Posted on: Wednesday, December 26, 2001

The model of decorum in art world

By Bob Krauss

An art bonanza discovered in a forgotten trunk in a Black Point attic has resulted in some fascinating information about artists' models in Our Honolulu 60 years ago.

Marion Kelly, daughter-in-law of the famed, late John Kelly, said the family found a trunk in the attic full of his drawings and etchings, highly sought after today. Termites had gotten to some of them, so the family decided to put them up for sale to avoid more destruction.

About 40 John Kellys will hang at Hawaiian Antiques/ Tahitian Imports on Waimanu Street until Jan. 15, in the first major sale of original John Kelly work in 60 years.

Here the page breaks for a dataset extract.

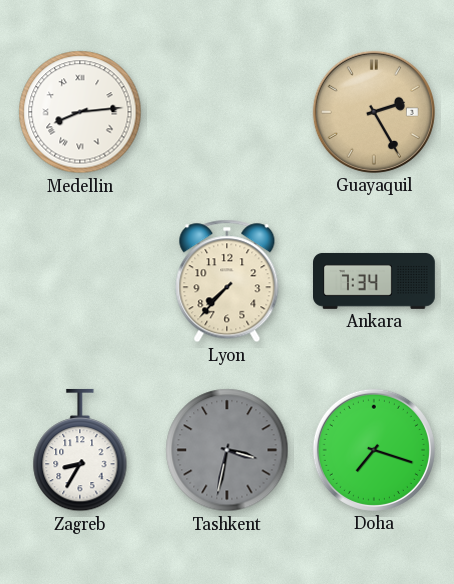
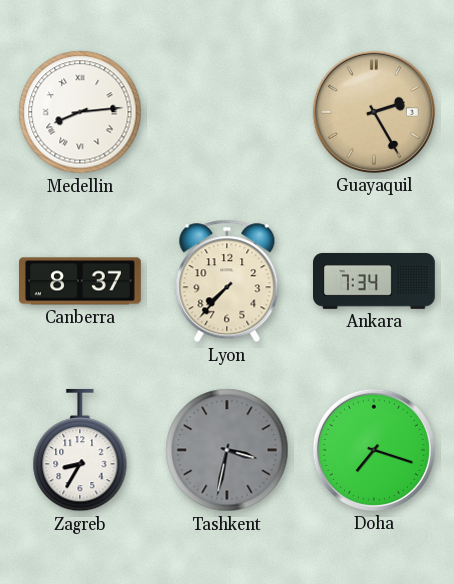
Canberra: none -> 8:37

His daughter-in-law modeled for him and is full of information about the people who appear in the drawings and etchings. One of them is probably a former lieutenant governor. Another worked as housekeeper for Doris Duke.

Marion Kelly worked for 24 years at the Bishop Museum as an ethnologist. That overlapped with 34 years at the University of Hawai'i, where she was a professor of ethnic studies. She said she posed for the artist before going off to college at Columbia in New York.

Some of Kelly's models, including herself, posed nude. I asked her how that happened in missionary-oriented Hawai'i of the 1930s and 1940s.

"I guess most of the people who purchased prints were from America (the Mainland)," she explained. "As far as I was concerned, that's what an artist did. I took art at the university. We drew nude models. I thought nothing of it."

She said the artist and his wife, Kate, didn't have much money. They traded etchings for furniture. But they usually had Sunday brunch in Waikiki. Women who waited on them sometimes became his models.

"They got to be good friends and part of the family," said Marion Kelly. "I remember after Pop (her father-in-law) died, a woman visiting from Samoa knocked on the door. She said she was one of his models."

Don Severson, owner of the gallery, said a woman saw the show and said, "My mother-in-law modeled for John Kelly." But the woman never came back. "There are probably quite a few people still alive who modeled for him," said Severson.

Jean King, former lieutenant governor, who Severson claims was the model for a madonna-like portrait, doesn't remember modeling for the artist, he said.

He thinks Kelly worked from a photograph.

"We have several photographs of Jean King at home," Marion Kelly said.

John Kelly also drew an old Hawaiian fisherman who lived nearby on Black Point. The old man taught Kelly's 12-year-old son, John, to throw net and catch moi. One day they got three.

"The old man built a fire right on the beach," said Marion Kelly, wife of John Jr. "He gave one to John and ate one himself. He put the other moi back in the ocean and told John that's how there will always be moi on Kahala Beach."